● PROBLEM: Restrict the output to the lines below starting at the one that contains "Yen’s coastline offers" and ending at the one that contains "ed fishing villages.", and restate them word for word, both ends included.

● Records from a data source:
^^^^

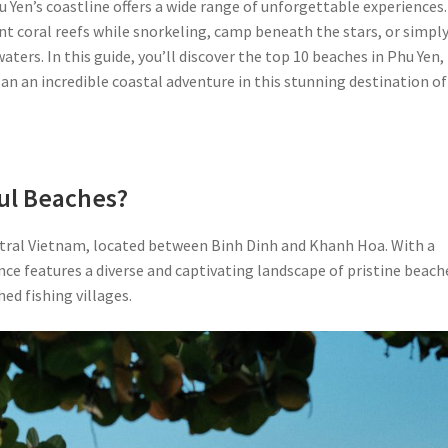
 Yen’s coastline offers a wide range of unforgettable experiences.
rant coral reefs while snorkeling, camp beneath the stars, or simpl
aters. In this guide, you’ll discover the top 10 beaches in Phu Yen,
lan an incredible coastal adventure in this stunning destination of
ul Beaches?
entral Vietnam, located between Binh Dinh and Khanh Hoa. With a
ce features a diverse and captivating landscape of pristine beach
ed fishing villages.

^^^^

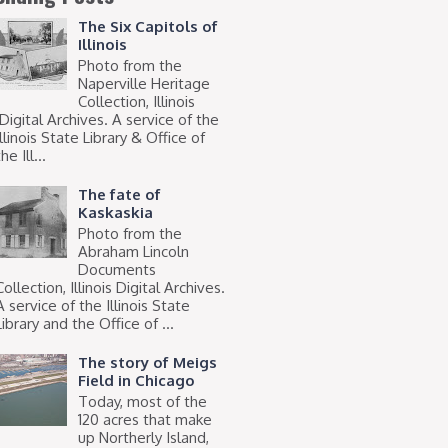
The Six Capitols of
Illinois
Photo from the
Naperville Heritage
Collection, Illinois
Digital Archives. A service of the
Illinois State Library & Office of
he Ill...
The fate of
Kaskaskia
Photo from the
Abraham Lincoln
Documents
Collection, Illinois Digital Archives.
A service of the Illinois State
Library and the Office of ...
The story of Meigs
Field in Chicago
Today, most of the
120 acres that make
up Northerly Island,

^^^^

● ANSWER SECTION:
 Yen’s coastline offers a wide range of unforgettable experiences.
rant coral reefs while snorkeling, camp beneath the stars, or simpl
aters. In this guide, you’ll discover the top 10 beaches in Phu Yen,
lan an incredible coastal adventure in this stunning destination of
ul Beaches?
entral Vietnam, located between Binh Dinh and Khanh Hoa. With a
ce features a diverse and captivating landscape of pristine beach
ed fishing villages.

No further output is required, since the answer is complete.